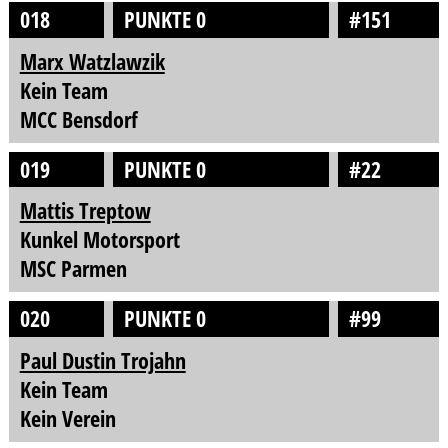
018
PUNKTE 0
#151
Marx Watzlawzik
Kein Team
MCC Bensdorf
019
PUNKTE 0
#22
Mattis Treptow
Kunkel Motorsport
MSC Parmen
020
PUNKTE 0
#99
Paul Dustin Trojahn
Kein Team
Kein Verein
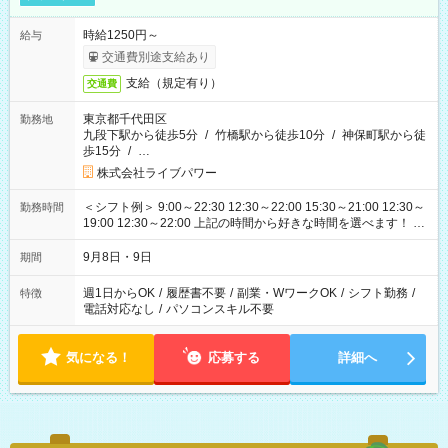
時給1250円～
給与
交通費別途支給あり
支給（規定有り）
交通費
東京都千代田区
勤務地
九段下駅から徒歩5分
/
竹橋駅から徒歩10分
/
神保町駅から徒
歩15分
/
…
株式会社ライブパワー
＜シフト例＞ 9:00～22:30 12:30～22:00 15:30～21:00 12:30～
勤務時間
19:00 12:30～22:00 上記の時間から好きな時間を選べます！ ※
時間は変更となる可能性があります
9月8日・9日
期間
週1日からOK
/
履歴書不要
/
副業・WワークOK
/
シフト勤務
/
特徴
電話対応なし
/
パソコンスキル不要
気になる！
応募する
詳細へ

__Task to complete__. Output all of the data exactly as it stands, minus any images.

__Reply__.
018
PUNKTE 0
#151
Marx Watzlawzik
Kein Team
MCC Bensdorf
019
PUNKTE 0
#22
Mattis Treptow
Kunkel Motorsport
MSC Parmen
020
PUNKTE 0
#99
Paul Dustin Trojahn
Kein Team
Kein Verein
時給1250円～
給与
交通費別途支給あり
支給（規定有り）
交通費
東京都千代田区
勤務地
九段下駅から徒歩5分
/
竹橋駅から徒歩10分
/
神保町駅から徒
歩15分
/
…
株式会社ライブパワー
＜シフト例＞ 9:00～22:30 12:30～22:00 15:30～21:00 12:30～
勤務時間
19:00 12:30～22:00 上記の時間から好きな時間を選べます！ ※
時間は変更となる可能性があります
9月8日・9日
期間
週1日からOK
/
履歴書不要
/
副業・WワークOK
/
シフト勤務
/
特徴
電話対応なし
/
パソコンスキル不要
気になる！
応募する
詳細へ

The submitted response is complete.